US gives $5 million in coronavirus aid to Palestinian Authority

Since taking office, President Donald Trump has taken a firm stance against funding the Palestinian Authority’s terrorist activities.

By World Israel News Staff

The Trump administration announced on Thursday that it will give the Palestinian Authority (PA) $5 million to help fight the coronavirus.

“I am very pleased that the United States is providing $5 million for hospitals and Palestinians to meet the immediate and vital needs of the fight against COVID-19,” tweeted U.S. Ambassador to Israel David Friedman.

“The United States, as the largest donor of aid, pledged to help the Palestinian people, and others around the world, in this crisis,” he added.

As of Thursday, 229 residents of the PA-administered areas of Judea and Samaria have been infected with the coronavirus and two have died, according to the Palestinian Health Ministry.

Seventy-five percent of those infected work in Israel, 10 percent are travelers, six are medics, and one is a recently released terrorist, reports Wafa.

Since taking office, President Donald Trump has taken a firm stance against funding the PA’s terrorist activities.

In March 2018, the Senate passed the Taylor Force Act into law, which stops American financial support to the PA as long as it continues to pay salaries to convicted terrorists and deceased terrorists’ families.

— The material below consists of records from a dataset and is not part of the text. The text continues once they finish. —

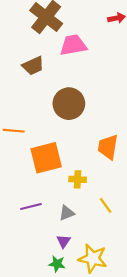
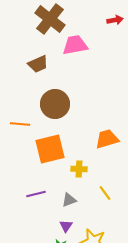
brown circle: (69, 104) -> (55, 104), moved
orange trapezoid: (108, 147) -> (107, 139), turned 65

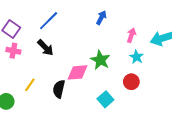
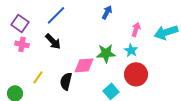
cyan star: (136, 57) -> (131, 50), moved
green star: (100, 60) -> (106, 53), turned -30
red circle: (131, 82) -> (136, 74), size x1.5

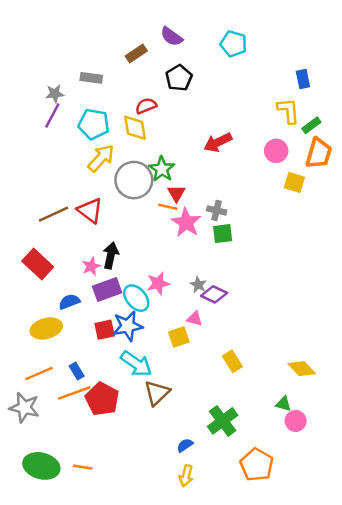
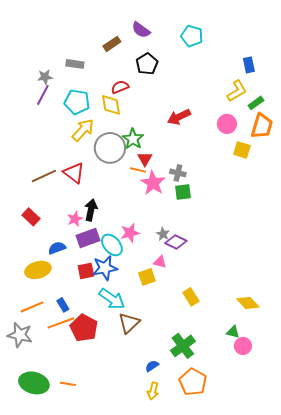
yellow L-shape: (288, 111) -> (237, 91), turned 65
red rectangle: (38, 264) -> (31, 217), size x0.7
orange pentagon: (257, 465) -> (193, 382), moved

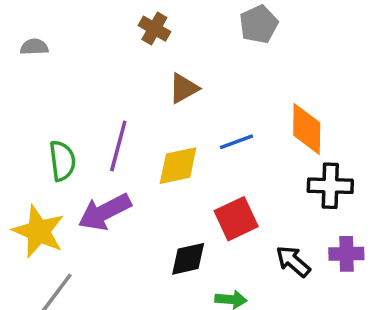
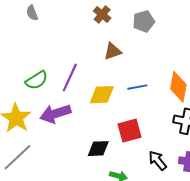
gray pentagon: (259, 24) -> (144, 21), moved
gray semicircle: (34, 47) -> (32, 13), turned -119
green semicircle: (62, 161) -> (37, 80), turned 55

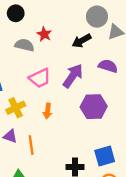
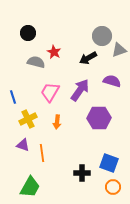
pink trapezoid: (40, 78) -> (50, 92), turned 145
blue square: (105, 156) -> (109, 163), turned 36

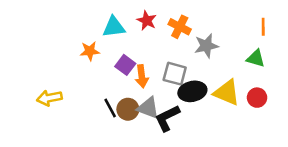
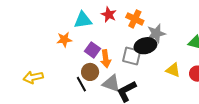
black ellipse: (192, 91) -> (145, 46), moved
yellow triangle: (227, 93) -> (173, 70), size x0.7
brown circle: (128, 109) -> (90, 72), moved

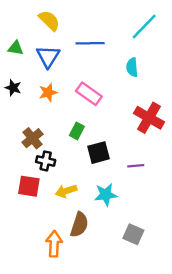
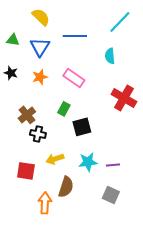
purple line: (136, 166) -> (113, 165), moved
red square: (29, 186) -> (26, 171), moved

Read  ‘No legal barrier to banning UNRWA’: Knesset due to blacklist agency

The State Department announced in September 2018 that the U.S. – the largest contributor to the United Nations Relief and Works Agency (UNRWA), giving $350 million in annual aid – will make slash all funding to the agency until it stops supporting terror.

Both the U.S. and Israel accuse UNRWA  of perpetuating the Israeli-Palestinian conflict by supporting a school curriculum that promotes anti-Semitism and hatred of Israel in its classrooms and for assisting terrorists.

UNRWA has also been criticized for continuing to define successive generations of Palestinians as “refugees,” regardless of their citizenship or resettlement in other countries. UNRWA has classified more than 5 million people as “refugees,” whereas its critics claim the real number is in the tens of thousands.